Foreign Minister Laurent Fabius, Defense Minister Jean-Yves Le Drian and Development Minister Pascal Canfin will accompany Hollande, his office said today in an e-mailed statement, without giving further details.
Fabius, speaking to reporters in Paris, reiterated that France is “advancing positively” against the rebels in the West African nation’s desert north and that African troops will take over from its forces, which won’t stay in Mali permanently.
After seizing control of the towns of Gao and Timbuktu, French troops have also occupied the airport in Kidal, the last major rebel stronghold. France began a military campaign on Jan. 11 to help Mali restore state control over a nation that vies with Tanzania as Africa’s third-biggest gold producer.
On the eve of the French campaign, Malian troops killed civilians suspected of siding with Islamist militants, while the insurgents executed captured soldiers and used children as fighters, Amnesty International and Human Rights Watch said today in separate statements.
Malian soldiers killed at least 13 men in the then rebel- held towns of Konna and Sevare, New York-based Human Rights Watch said in a statement on its website.
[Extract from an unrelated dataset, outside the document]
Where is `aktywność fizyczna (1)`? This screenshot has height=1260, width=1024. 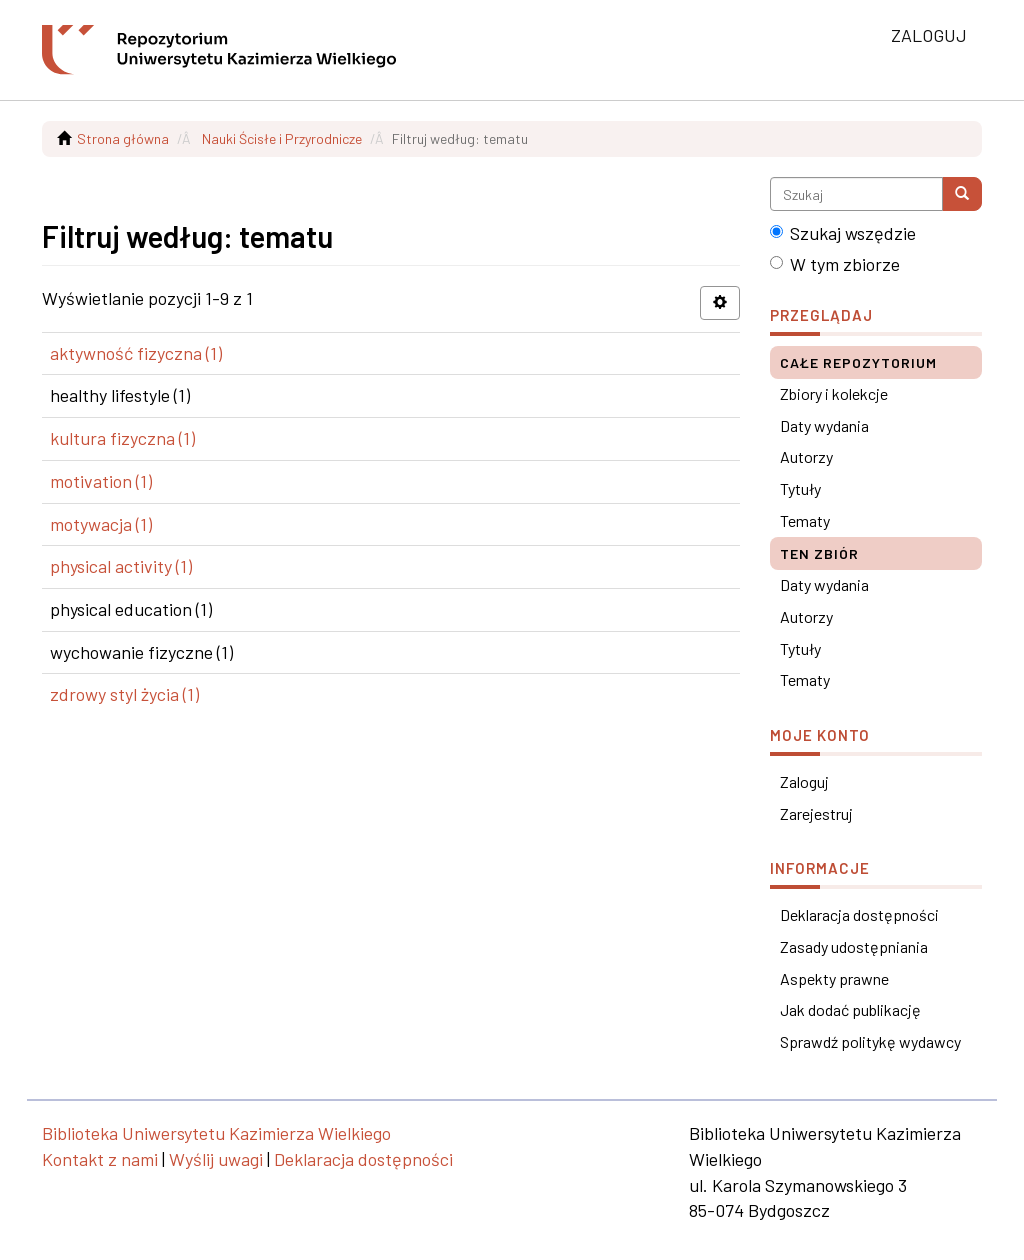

The insurgents executed at least seven soldiers, including five who were wounded, it said.
Eyewitnesses in Sevare said “more than two dozen civilians” suspected of supporting the Islamists were executed, according to Amnesty. The groups urged the Malian authorities to investigate the abuses and respect international humanitarian law.
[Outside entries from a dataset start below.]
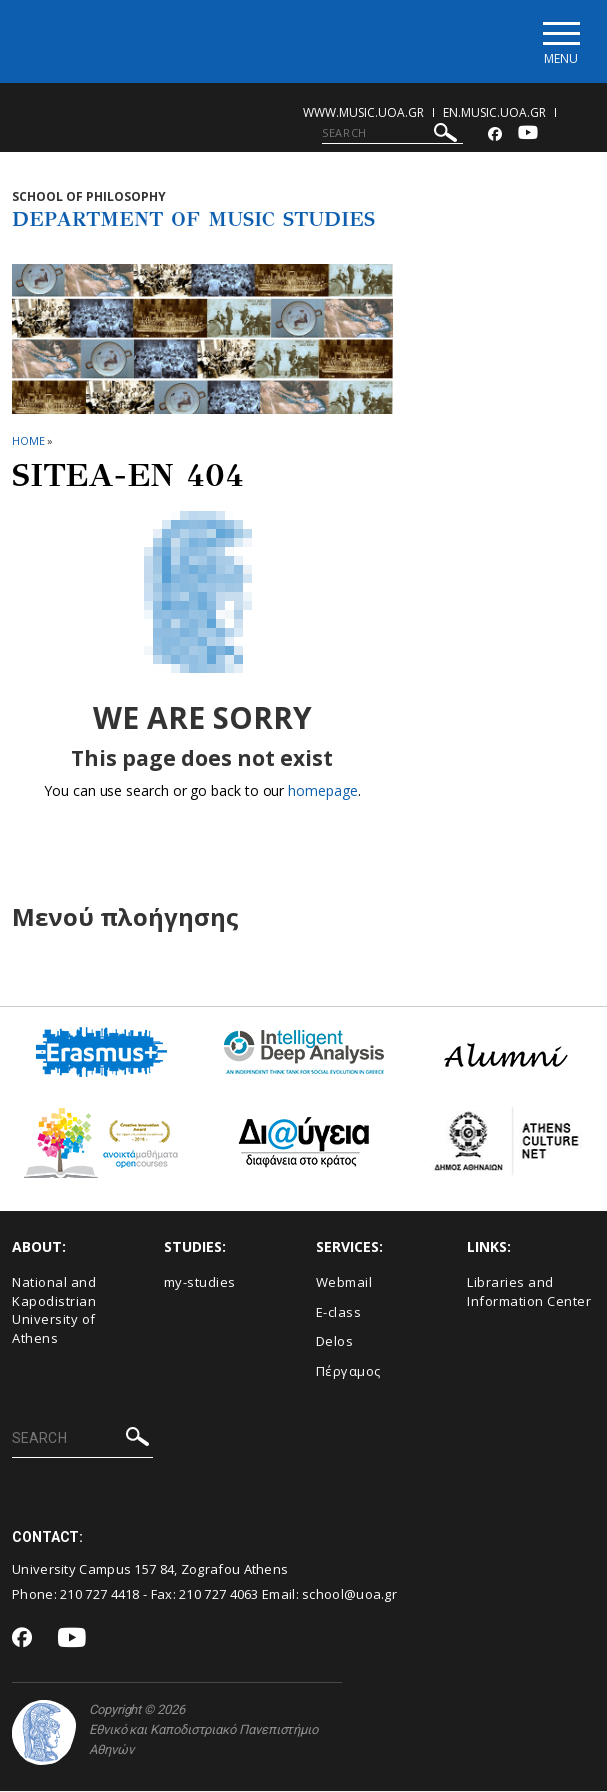 The image size is (607, 1792). Describe the element at coordinates (200, 1283) in the screenshot. I see `my-studies` at that location.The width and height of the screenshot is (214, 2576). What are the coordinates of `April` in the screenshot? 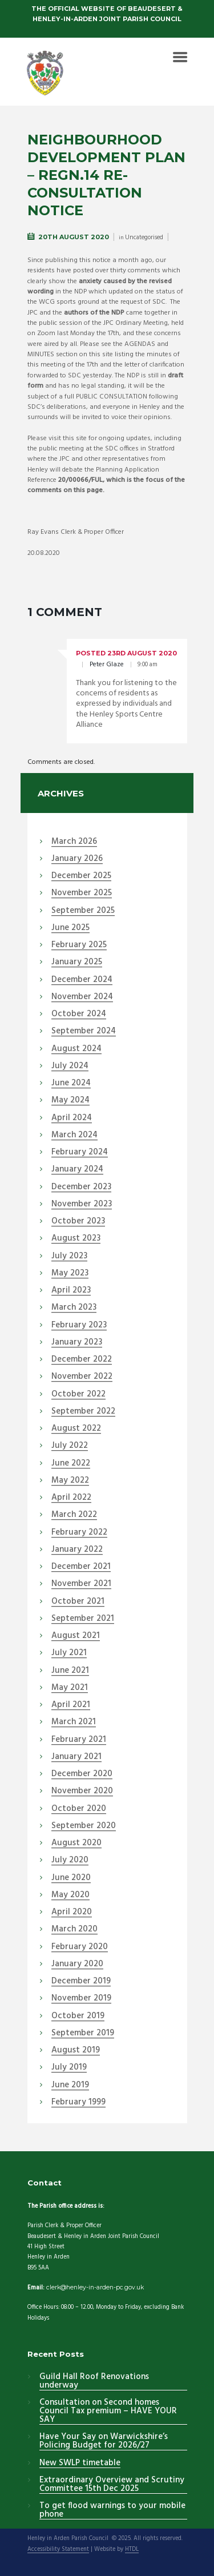 It's located at (71, 1118).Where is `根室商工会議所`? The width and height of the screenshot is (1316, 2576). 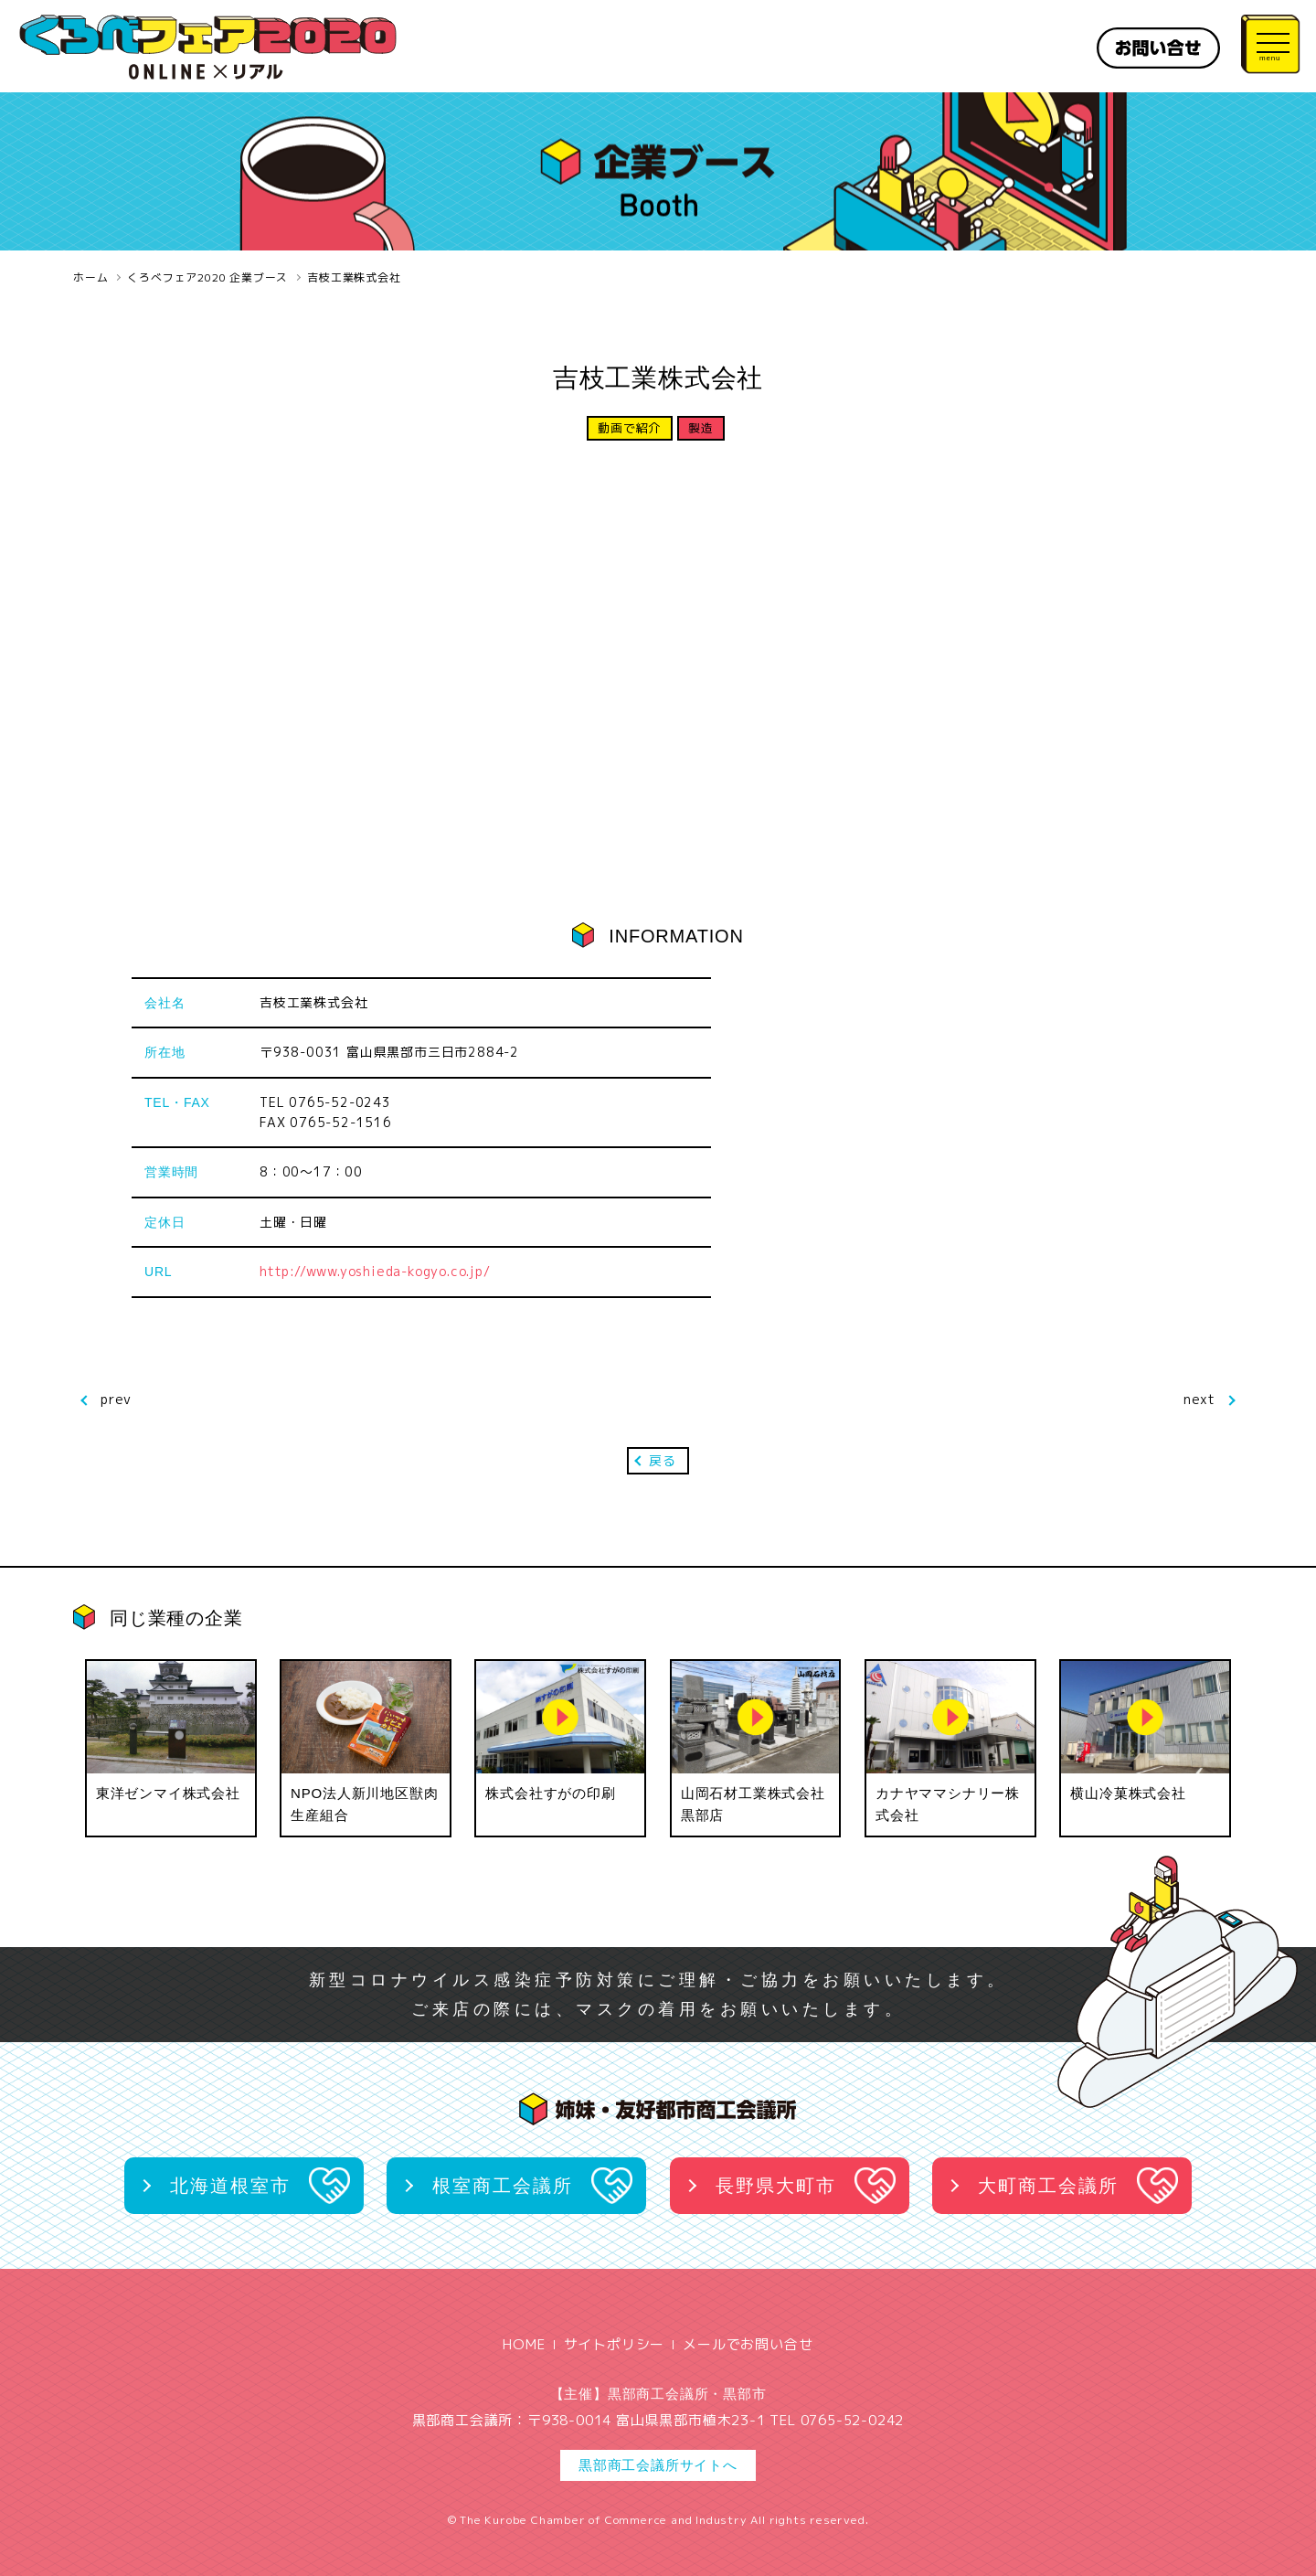
根室商工会議所 is located at coordinates (502, 2186).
Mali’s army spokesman, Colonel Diarran Kone, declined to comment when called today.
In the north, the presence of anti-personnel landmines and unexploded weaponry is a “serious concern” for the local population and for aid agencies planning to help them, Adrian Edwards, spokesman of the United Nations High Commissioner for Refugees, UNHCR, told reporters today in Geneva.
Some Malians who fled their homes told the agency their houses have been destroyed while others are eager to return to the north as soon as the roads reopen, Edwards said. A widely shared complaint is about the lack of assistance from the government and aid agencies, according to UNHCR.
Separatist Touareg rebels and Islamist militants overran northern Mali following a March military coup in Bamako. European and U.S. officials expressed concern the region may become a haven and training ground for militant groups intent on attacking western targets.
Mali’s interim president, Dioncounda Traore, said yesterday he’d negotiate with the National Movement for the Liberation of Azawad, the main Touareg rebel group known as the MNLA, provided it drops claims for a separate homeland. He rejected talks with Islamist groups such as Ansar ud-Din and al-Qaeda in the Islamic Maghreb.